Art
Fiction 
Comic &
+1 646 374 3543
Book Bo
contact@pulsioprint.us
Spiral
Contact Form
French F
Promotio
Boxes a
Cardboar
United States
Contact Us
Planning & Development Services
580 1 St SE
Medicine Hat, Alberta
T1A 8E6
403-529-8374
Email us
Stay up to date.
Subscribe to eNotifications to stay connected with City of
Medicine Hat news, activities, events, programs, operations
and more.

════════

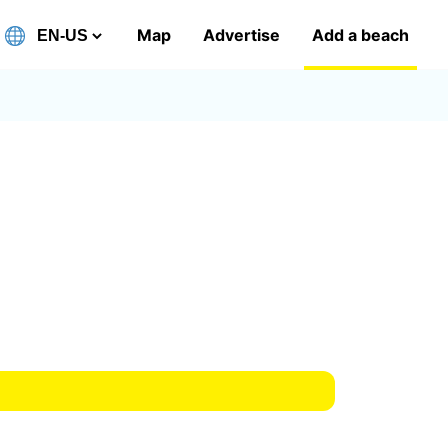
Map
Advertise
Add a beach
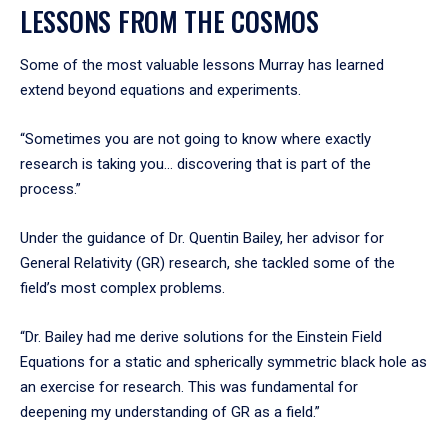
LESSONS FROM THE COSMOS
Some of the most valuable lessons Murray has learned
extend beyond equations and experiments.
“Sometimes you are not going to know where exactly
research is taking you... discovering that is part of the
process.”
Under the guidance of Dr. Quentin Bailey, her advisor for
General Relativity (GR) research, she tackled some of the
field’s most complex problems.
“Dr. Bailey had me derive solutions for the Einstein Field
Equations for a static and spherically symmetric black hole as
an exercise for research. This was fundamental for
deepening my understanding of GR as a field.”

════════

#### [EXERCISE DESCRIPTION]
The response must contain each line above that holds the string "most".

#### [SOLUTION TO THE EXERCISE]
Some of the most valuable lessons Murray has learned
field’s most complex problems.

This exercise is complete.